■ PROBLEM STATEMENT: Each line of the data holding "Gallo" should be found and copied.

■ RECORDS FOR THIS TASK:

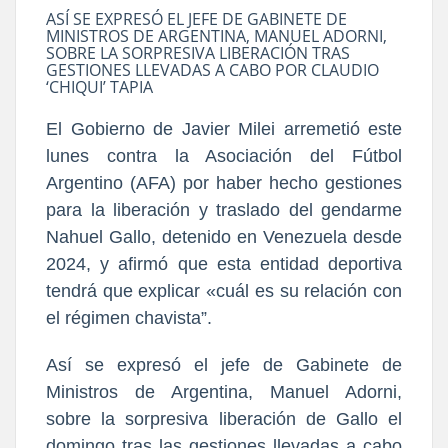
ASÍ SE EXPRESÓ EL JEFE DE GABINETE DE
MINISTROS DE ARGENTINA, MANUEL ADORNI,
SOBRE LA SORPRESIVA LIBERACIÓN TRAS
GESTIONES LLEVADAS A CABO POR CLAUDIO
‘CHIQUI’ TAPIA
El Gobierno de Javier Milei arremetió este
lunes contra la Asociación del Fútbol
Argentino (AFA) por haber hecho gestiones
para la liberación y traslado del gendarme
Nahuel Gallo, detenido en Venezuela desde
2024, y afirmó que esta entidad deportiva
tendrá que explicar «cuál es su relación con
el régimen chavista”.
Así se expresó el jefe de Gabinete de
Ministros de Argentina, Manuel Adorni,
sobre la sorpresiva liberación de Gallo el
domingo tras las gestiones llevadas a cabo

■ TASK RESPONSE:
Nahuel Gallo, detenido en Venezuela desde
sobre la sorpresiva liberación de Gallo el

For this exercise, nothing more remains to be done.